• What the task requires
Starting at the line containing "02.05.2020, das bundesweite" and ending at the line containing "Wir wollen in", print every line of the material below exactly, both ends included, and stop there.

• Data extracts

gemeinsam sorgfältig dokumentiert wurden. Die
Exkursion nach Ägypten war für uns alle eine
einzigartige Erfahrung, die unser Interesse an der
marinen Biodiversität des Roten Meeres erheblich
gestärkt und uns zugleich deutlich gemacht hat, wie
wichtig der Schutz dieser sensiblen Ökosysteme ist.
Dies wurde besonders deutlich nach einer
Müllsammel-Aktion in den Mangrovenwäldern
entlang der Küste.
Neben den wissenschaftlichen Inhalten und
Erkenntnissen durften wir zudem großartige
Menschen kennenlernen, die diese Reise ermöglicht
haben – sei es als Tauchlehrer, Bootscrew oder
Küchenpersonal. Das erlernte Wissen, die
* * *
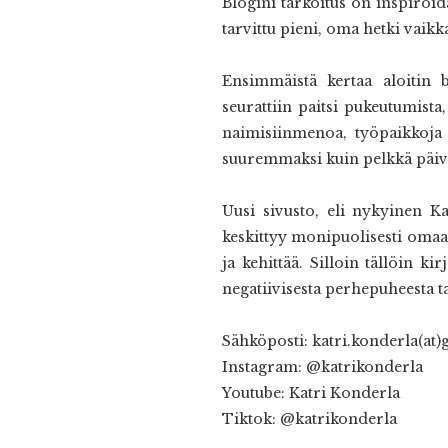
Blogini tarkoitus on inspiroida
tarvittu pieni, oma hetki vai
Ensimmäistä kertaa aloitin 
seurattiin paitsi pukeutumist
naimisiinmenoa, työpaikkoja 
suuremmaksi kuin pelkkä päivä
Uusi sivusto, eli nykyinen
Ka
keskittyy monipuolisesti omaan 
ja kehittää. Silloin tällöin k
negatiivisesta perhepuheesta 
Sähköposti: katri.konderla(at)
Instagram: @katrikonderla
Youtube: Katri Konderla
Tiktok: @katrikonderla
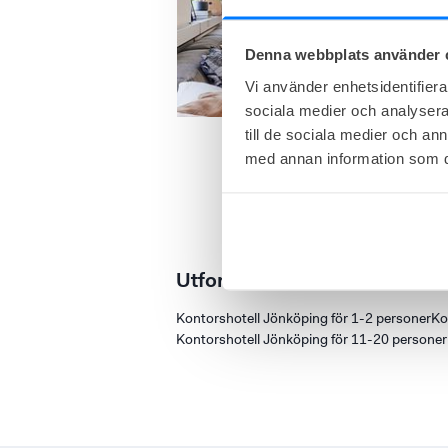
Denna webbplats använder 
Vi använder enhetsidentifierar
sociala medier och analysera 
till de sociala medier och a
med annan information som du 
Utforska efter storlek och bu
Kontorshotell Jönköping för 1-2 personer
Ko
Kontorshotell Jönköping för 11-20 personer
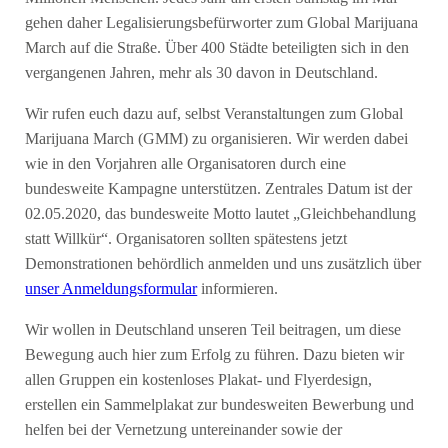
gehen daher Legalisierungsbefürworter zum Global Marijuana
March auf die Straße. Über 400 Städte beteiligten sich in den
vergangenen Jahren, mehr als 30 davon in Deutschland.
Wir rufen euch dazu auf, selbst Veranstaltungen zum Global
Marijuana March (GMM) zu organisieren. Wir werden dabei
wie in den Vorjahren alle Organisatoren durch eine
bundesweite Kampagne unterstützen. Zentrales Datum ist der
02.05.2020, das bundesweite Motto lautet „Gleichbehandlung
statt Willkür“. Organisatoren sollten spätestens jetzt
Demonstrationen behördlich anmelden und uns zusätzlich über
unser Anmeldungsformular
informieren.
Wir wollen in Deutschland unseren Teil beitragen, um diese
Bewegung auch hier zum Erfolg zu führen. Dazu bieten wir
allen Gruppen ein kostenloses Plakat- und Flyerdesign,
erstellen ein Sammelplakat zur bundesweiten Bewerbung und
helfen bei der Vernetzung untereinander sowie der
--
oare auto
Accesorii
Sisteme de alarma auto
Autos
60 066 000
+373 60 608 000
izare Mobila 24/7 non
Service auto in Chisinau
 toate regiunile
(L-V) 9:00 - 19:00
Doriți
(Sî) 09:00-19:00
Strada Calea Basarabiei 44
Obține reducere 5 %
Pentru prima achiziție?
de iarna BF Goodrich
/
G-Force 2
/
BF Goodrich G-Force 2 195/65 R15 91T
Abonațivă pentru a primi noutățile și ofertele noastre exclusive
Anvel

• Response area
02.05.2020, das bundesweite Motto lautet „Gleichbehandlung
statt Willkür“. Organisatoren sollten spätestens jetzt
Demonstrationen behördlich anmelden und uns zusätzlich über
unser Anmeldungsformular
informieren.
Wir wollen in Deutschland unseren Teil beitragen, um diese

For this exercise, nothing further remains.